This little plant is called penstemon.  I bought it last year and planted it in the row of blueberry bushes.  The bunnies didn't eat it down to the ground and according to the tag butterflies and hummingbirds like it.  It's kind of out of my sight line but I like its flowers and the purple green color of its leaves.






June 26--Amadeo Modigliani, Jeanne Herbuturne Wearing a Hat.  Her ice blue eyes stared at the rain.  She didn't blink; she was beyond blinking.  She didn't try to shelter from the rain; she was beyond that too.  Martin Ellsworth stared down at the young woman lying in a field behind the warehouse district.  He thought that her night had started with eagerness and gaiety but it ended here in the cold rain and litter.  Martin hated seeing people discarded like empty candy wrappers, carelessly tossed aside like they didn't matter.  That was what kept him on the force, kept him out hunting the people who held life in such low regard.

Those words came fast and with very little effort.  It's very satisfying when that happens.  Look, I'm might get to bed at a decent hour tonight.  Wish me luck.
--Barbara

Monday, June 25, 2018

Eastern Comma

 





That's what kind of butterfly stopped at the birdbath yesterday.  I told you that I thought I had a butterfly ID book downstairs and I did, so I paged through until I found one that looked something like our visitor.  I also searched for butterfly ID sites online and found one that let me pick the main color of the butterfly and there my initial identification was confirmed.  It's an Eastern Comma, which I have never heard of.  Have you?






 

The red-skinned potato plants are growing by leaps and bounds.  The sweet potato, not so much.  I think it has only grown one more leaf but I'm afraid that the chipmunks might be nibbling on it.  Only time will tell.



 

This woodpecker has been visiting the suet on a regular basis, so regular that OJ has learned to recognize a woodpecker having a suet snack.  He's very smart.  Just ask me.  I'm completely objective about both my grandchildren.



I've been adding rows to the Montparnasse Eco Cardi left front and I'm liking the gentle angle of the decreases but my gut tells me that it's not quite steep enough so I think I'll figure out a way to ramp it up.  Let's see... 50 stitches decreased to 12 stitches=38 stitches.  80 rows divided by 38 stitches = 2.1... so I need to decrease one stitch every 2.1 rows.  Hm, that seems problematic.  I foresee more stitch counting and math in my future.



I went out to look at the garden just before dark and saw the moon hovering over the house.  I haven't taken a sky picture in a long time so I thought it was time we had one.  Just for old times' sake.

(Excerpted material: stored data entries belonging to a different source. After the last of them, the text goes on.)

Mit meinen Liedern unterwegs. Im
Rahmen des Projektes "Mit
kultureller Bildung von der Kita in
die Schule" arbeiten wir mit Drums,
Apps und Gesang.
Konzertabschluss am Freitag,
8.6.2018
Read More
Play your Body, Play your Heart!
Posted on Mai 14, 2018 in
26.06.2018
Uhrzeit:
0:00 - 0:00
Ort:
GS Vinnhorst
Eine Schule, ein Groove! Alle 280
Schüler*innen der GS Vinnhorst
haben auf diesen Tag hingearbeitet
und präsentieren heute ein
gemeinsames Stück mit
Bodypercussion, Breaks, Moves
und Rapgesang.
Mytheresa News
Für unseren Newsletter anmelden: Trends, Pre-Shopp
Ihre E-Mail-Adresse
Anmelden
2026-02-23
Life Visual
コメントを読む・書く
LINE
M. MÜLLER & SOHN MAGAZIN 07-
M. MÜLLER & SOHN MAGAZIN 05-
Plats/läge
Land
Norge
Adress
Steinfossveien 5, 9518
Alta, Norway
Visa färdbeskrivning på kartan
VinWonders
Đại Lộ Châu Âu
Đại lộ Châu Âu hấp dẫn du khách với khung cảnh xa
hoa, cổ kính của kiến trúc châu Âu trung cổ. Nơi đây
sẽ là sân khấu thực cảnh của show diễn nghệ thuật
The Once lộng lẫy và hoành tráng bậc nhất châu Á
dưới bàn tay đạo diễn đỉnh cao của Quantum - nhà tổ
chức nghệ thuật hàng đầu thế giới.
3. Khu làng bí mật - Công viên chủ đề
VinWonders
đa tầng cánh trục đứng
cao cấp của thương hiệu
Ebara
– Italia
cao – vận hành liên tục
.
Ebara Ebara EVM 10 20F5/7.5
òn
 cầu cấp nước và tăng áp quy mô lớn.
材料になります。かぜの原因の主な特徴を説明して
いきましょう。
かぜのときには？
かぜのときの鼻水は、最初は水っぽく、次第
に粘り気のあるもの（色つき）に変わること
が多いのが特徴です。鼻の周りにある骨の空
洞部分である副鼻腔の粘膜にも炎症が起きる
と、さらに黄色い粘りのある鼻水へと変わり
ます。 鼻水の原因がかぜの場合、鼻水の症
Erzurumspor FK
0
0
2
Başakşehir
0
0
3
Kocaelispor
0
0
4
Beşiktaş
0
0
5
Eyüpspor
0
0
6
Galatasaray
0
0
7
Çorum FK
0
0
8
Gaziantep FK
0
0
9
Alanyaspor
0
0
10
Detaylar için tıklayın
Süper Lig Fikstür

June 25--Paul Cezanne, Apples and Biscuits.  Paula smelled the apples when she opened the door.  Mabel turned from the stove, her forehead glistening and wisps of hair sticking out.  "Help," Mabel said, "can you get those jars into the hot water for me?  This batch wants to stick."  Paula dropped her purse on the sideboard and hurried to put as many jars into the sink of hot water that she could.  Two hours later both of them sat sprawled in chairs, glasses of iced tea at hand, looking at the rows of gleaming jars of pale pink applesauce.  "It's a pretty color," Paula said.  Mabel took a big gulp of tea, put down her glass, and said, "I hate peeling apples."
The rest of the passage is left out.